** Opening DATASET RECORDS block **
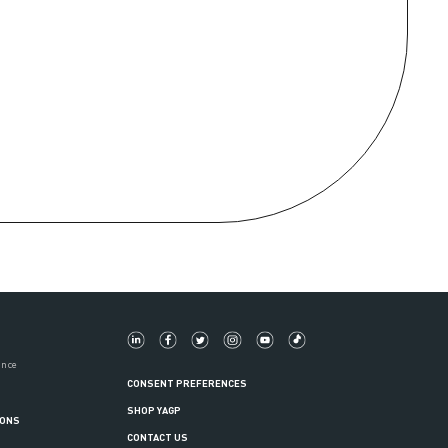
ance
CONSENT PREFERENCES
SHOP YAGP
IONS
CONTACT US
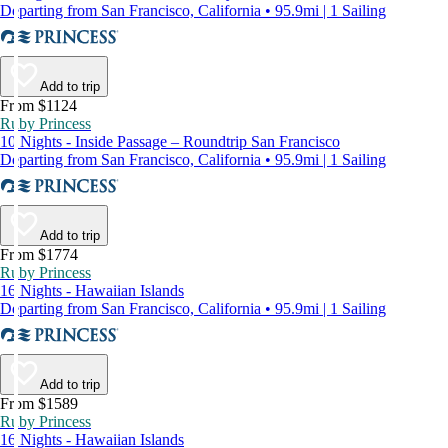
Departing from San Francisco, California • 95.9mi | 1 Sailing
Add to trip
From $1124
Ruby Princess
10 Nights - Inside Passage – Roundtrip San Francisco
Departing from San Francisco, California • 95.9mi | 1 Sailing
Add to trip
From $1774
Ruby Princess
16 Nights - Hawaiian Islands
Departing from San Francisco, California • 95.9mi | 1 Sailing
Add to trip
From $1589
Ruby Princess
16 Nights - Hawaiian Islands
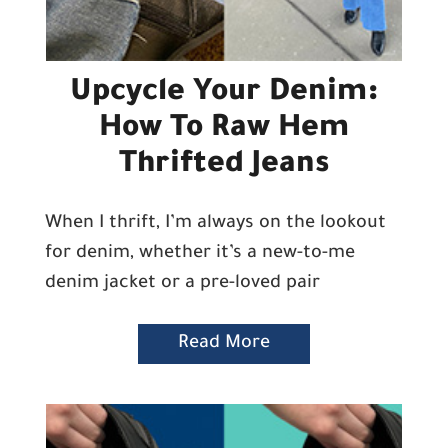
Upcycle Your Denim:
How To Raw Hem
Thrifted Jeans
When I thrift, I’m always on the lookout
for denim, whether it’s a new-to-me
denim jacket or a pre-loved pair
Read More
** Closing DATASET RECORDS block **
** Opening DATASET RECORDS block **
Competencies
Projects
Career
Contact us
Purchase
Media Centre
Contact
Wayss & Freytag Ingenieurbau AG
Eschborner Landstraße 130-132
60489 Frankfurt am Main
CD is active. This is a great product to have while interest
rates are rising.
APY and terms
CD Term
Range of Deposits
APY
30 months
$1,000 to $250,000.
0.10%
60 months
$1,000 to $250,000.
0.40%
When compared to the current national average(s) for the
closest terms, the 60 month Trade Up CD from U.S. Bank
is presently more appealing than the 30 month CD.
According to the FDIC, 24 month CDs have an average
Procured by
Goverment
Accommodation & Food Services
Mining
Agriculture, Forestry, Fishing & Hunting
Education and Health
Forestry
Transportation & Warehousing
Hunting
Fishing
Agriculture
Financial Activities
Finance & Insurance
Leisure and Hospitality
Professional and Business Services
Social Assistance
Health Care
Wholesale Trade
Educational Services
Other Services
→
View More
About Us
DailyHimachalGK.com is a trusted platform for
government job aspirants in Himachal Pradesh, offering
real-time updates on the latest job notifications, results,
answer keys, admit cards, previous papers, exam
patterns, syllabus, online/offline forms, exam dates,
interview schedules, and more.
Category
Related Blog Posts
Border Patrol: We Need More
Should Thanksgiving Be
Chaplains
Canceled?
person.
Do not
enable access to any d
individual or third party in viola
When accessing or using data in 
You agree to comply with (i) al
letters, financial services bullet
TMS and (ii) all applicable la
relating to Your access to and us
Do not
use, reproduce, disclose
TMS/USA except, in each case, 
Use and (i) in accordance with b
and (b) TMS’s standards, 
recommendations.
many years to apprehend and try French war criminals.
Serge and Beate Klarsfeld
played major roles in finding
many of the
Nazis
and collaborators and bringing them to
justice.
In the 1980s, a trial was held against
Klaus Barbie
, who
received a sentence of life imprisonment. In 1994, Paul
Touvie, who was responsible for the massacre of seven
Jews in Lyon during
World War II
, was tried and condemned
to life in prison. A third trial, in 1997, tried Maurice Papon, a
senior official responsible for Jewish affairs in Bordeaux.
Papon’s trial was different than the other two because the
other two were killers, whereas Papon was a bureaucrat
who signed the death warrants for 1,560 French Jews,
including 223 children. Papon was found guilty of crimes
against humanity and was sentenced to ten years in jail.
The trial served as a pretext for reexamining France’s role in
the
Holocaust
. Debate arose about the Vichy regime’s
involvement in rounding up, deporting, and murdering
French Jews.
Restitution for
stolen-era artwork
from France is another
** Closing DATASET RECORDS block **
** Opening DATASET RECORDS block **
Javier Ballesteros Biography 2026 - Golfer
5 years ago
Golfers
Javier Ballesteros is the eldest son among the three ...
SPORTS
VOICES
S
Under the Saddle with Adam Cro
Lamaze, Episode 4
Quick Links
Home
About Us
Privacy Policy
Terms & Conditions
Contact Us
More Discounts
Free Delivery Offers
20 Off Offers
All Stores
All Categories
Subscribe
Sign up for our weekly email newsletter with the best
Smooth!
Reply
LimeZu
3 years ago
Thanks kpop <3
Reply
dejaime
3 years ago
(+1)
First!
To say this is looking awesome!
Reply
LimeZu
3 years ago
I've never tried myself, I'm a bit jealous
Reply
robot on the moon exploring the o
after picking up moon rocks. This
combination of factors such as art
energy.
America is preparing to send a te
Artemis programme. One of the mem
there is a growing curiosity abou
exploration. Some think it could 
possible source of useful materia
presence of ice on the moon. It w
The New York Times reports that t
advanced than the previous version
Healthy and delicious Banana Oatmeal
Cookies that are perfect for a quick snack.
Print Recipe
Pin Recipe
** Closing DATASET RECORDS block **
**WHAT YOU SHOULD DO:** Using the listing above, copy exactly the line that contains "In the 1980s, a trial was held against", the line that contains "from France is another", and each line that falls between them.

**REPLY TO THE EXERCISE:**
In the 1980s, a trial was held against
Klaus Barbie
, who
received a sentence of life imprisonment. In 1994, Paul
Touvie, who was responsible for the massacre of seven
Jews in Lyon during
World War II
, was tried and condemned
to life in prison. A third trial, in 1997, tried Maurice Papon, a
senior official responsible for Jewish affairs in Bordeaux.
Papon’s trial was different than the other two because the
other two were killers, whereas Papon was a bureaucrat
who signed the death warrants for 1,560 French Jews,
including 223 children. Papon was found guilty of crimes
against humanity and was sentenced to ten years in jail.
The trial served as a pretext for reexamining France’s role in
the
Holocaust
. Debate arose about the Vichy regime’s
involvement in rounding up, deporting, and murdering
French Jews.
Restitution for
stolen-era artwork
from France is another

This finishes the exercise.